What the exercise asks:
Word for word, output the data, with none of its pictures.

Record set section start

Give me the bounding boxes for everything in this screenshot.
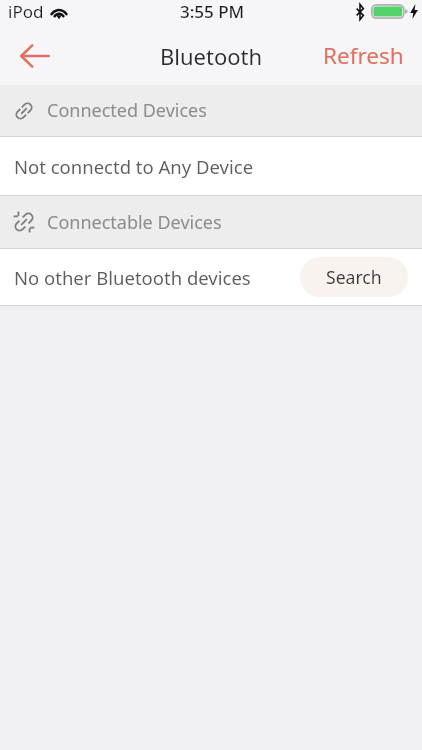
button[interactable]: Connected Devices [0,85,422,136]
staticText: Bluetooth [160,41,263,71]
button[interactable]: Search [300,257,408,297]
staticText: No other Bluetooth devices [14,265,251,290]
staticText: Connected Devices [47,98,207,123]
staticText: 3:55 PM [180,0,245,23]
button[interactable]: Refresh [317,32,410,79]
button[interactable]: No other Bluetooth devices [0,249,422,305]
staticText: Connectable Devices [47,210,222,235]
staticText: Not connectd to Any Device [14,154,254,179]
button[interactable]: Connectable Devices [0,196,422,248]
staticText: iPod [8,0,44,23]
staticText: Refresh [323,40,404,71]
button[interactable]: Not connectd to Any Device [0,137,422,195]
button[interactable]: Back [6,32,64,80]
staticText: Search [326,265,382,289]
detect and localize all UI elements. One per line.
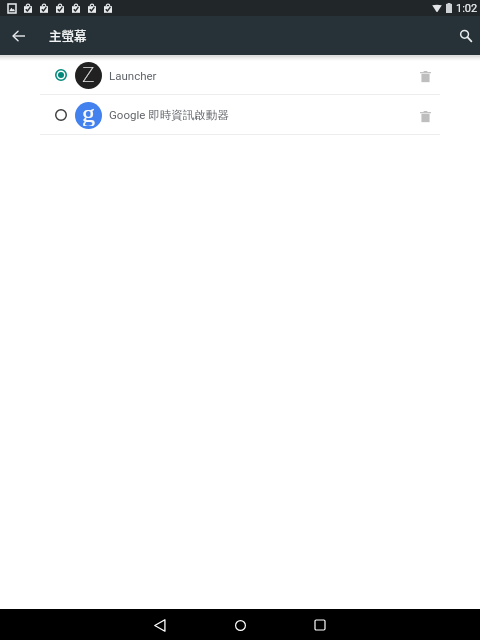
staticText: 主螢幕 — [49, 26, 87, 44]
button[interactable]: Back — [145, 610, 175, 640]
button[interactable]: Back — [1, 18, 37, 54]
button[interactable]: Delete — [410, 100, 440, 130]
staticText: 1:02 — [456, 2, 478, 15]
button[interactable]: Search — [448, 18, 480, 54]
button[interactable]: Home — [225, 610, 255, 640]
staticText: Launcher — [109, 69, 157, 82]
button[interactable]: Z — [0, 55, 480, 95]
button[interactable]: g — [0, 95, 480, 135]
button[interactable]: Delete — [410, 60, 440, 90]
staticText: Z — [82, 63, 95, 88]
staticText: g — [82, 102, 95, 126]
button[interactable]: Recent apps — [305, 610, 335, 640]
staticText: Google 即時資訊啟動器 — [109, 108, 229, 122]
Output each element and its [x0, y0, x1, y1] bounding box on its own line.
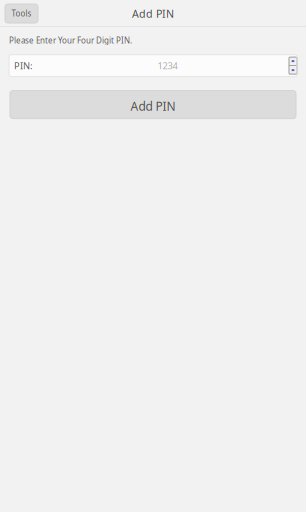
button[interactable]: Add PIN: [10, 91, 296, 119]
staticText: 1234: [158, 59, 178, 72]
staticText: Add PIN: [132, 6, 174, 21]
staticText: Tools: [12, 8, 32, 19]
button[interactable]: Decrease PIN: [289, 66, 297, 74]
staticText: Add PIN: [130, 98, 176, 114]
staticText: PIN:: [14, 59, 33, 72]
button[interactable]: Tools: [5, 4, 38, 23]
staticText: Please Enter Your Four Digit PIN.: [9, 35, 132, 46]
button[interactable]: Increase PIN: [289, 57, 297, 65]
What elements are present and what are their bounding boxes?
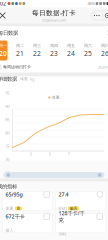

Record set section end

Exercise solution:
Give me the bounding boxes for everything in this screenshot.
button[interactable]: Connected Devices [0,85,422,136]
staticText: Bluetooth [160,41,263,71]
button[interactable]: Search [300,257,408,297]
staticText: No other Bluetooth devices [14,265,251,290]
staticText: Connected Devices [47,98,207,123]
staticText: 3:55 PM [180,0,245,23]
button[interactable]: Refresh [317,32,410,79]
button[interactable]: No other Bluetooth devices [0,249,422,305]
staticText: Connectable Devices [47,210,222,235]
staticText: Not connectd to Any Device [14,154,254,179]
button[interactable]: Connectable Devices [0,196,422,248]
staticText: iPod [8,0,44,23]
staticText: Refresh [323,40,404,71]
button[interactable]: Not connectd to Any Device [0,137,422,195]
button[interactable]: Back [6,32,64,80]
staticText: Search [326,265,382,289]
detect and localize all UI elements. One per line.
staticText: 主螢幕 — [49, 26, 87, 44]
button[interactable]: Back — [145, 610, 175, 640]
button[interactable]: Back — [1, 18, 37, 54]
button[interactable]: Delete — [410, 100, 440, 130]
staticText: 1:02 — [456, 2, 478, 15]
button[interactable]: Search — [448, 18, 480, 54]
button[interactable]: Home — [225, 610, 255, 640]
staticText: Launcher — [109, 69, 157, 82]
button[interactable]: Z — [0, 55, 480, 95]
button[interactable]: g — [0, 95, 480, 135]
button[interactable]: Delete — [410, 60, 440, 90]
staticText: Z — [82, 63, 95, 88]
staticText: g — [82, 102, 95, 126]
button[interactable]: Recent apps — [305, 610, 335, 640]
staticText: Google 即時資訊啟動器 — [109, 108, 229, 122]
Output each element and its [x0, y0, x1, y1] bounding box on its own line.
button[interactable]: Add PIN: [10, 91, 296, 119]
staticText: 1234: [158, 59, 178, 72]
staticText: Add PIN: [132, 6, 174, 21]
staticText: Tools: [12, 8, 32, 19]
button[interactable]: Decrease PIN: [289, 66, 297, 74]
staticText: Add PIN: [130, 98, 176, 114]
staticText: PIN:: [14, 59, 33, 72]
button[interactable]: Tools: [5, 4, 38, 23]
staticText: Please Enter Your Four Digit PIN.: [9, 35, 132, 46]
button[interactable]: Increase PIN: [289, 57, 297, 65]
What elements are present and what are their bounding boxes?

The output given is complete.